- Data shown -

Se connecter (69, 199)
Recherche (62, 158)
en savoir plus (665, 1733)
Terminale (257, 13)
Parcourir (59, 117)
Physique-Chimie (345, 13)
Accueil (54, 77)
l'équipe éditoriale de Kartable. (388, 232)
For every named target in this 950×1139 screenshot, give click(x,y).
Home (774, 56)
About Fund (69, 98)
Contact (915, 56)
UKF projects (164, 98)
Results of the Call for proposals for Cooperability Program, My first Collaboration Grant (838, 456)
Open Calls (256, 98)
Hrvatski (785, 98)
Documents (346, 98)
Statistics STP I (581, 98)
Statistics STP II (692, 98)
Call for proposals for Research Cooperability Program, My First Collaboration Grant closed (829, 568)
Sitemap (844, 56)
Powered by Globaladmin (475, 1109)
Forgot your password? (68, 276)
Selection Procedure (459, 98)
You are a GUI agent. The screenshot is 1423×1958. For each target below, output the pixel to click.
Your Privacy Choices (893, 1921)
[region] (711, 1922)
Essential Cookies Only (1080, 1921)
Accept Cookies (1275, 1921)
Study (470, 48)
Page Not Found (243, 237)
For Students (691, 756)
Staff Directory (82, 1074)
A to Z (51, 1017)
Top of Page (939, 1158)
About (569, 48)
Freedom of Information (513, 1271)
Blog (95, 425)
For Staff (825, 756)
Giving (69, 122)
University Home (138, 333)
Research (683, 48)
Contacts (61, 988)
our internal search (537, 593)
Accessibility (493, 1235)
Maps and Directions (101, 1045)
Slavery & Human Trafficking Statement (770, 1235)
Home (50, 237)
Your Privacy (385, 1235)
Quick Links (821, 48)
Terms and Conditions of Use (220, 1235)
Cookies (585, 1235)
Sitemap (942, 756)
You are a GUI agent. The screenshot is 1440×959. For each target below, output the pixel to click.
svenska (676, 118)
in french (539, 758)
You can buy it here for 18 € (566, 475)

- Exercise instructions -
Set down exactly the lines that begin the records and continue through the line bearing "Statistics STP II (692, 98)"; include both ends.

- Answer to this problem -
Se connecter (69, 199)
Recherche (62, 158)
en savoir plus (665, 1733)
Terminale (257, 13)
Parcourir (59, 117)
Physique-Chimie (345, 13)
Accueil (54, 77)
l'équipe éditoriale de Kartable. (388, 232)
For every named target in this 950×1139 screenshot, give click(x,y).
Home (774, 56)
About Fund (69, 98)
Contact (915, 56)
UKF projects (164, 98)
Results of the Call for proposals for Cooperability Program, My first Collaboration Grant (838, 456)
Open Calls (256, 98)
Hrvatski (785, 98)
Documents (346, 98)
Statistics STP I (581, 98)
Statistics STP II (692, 98)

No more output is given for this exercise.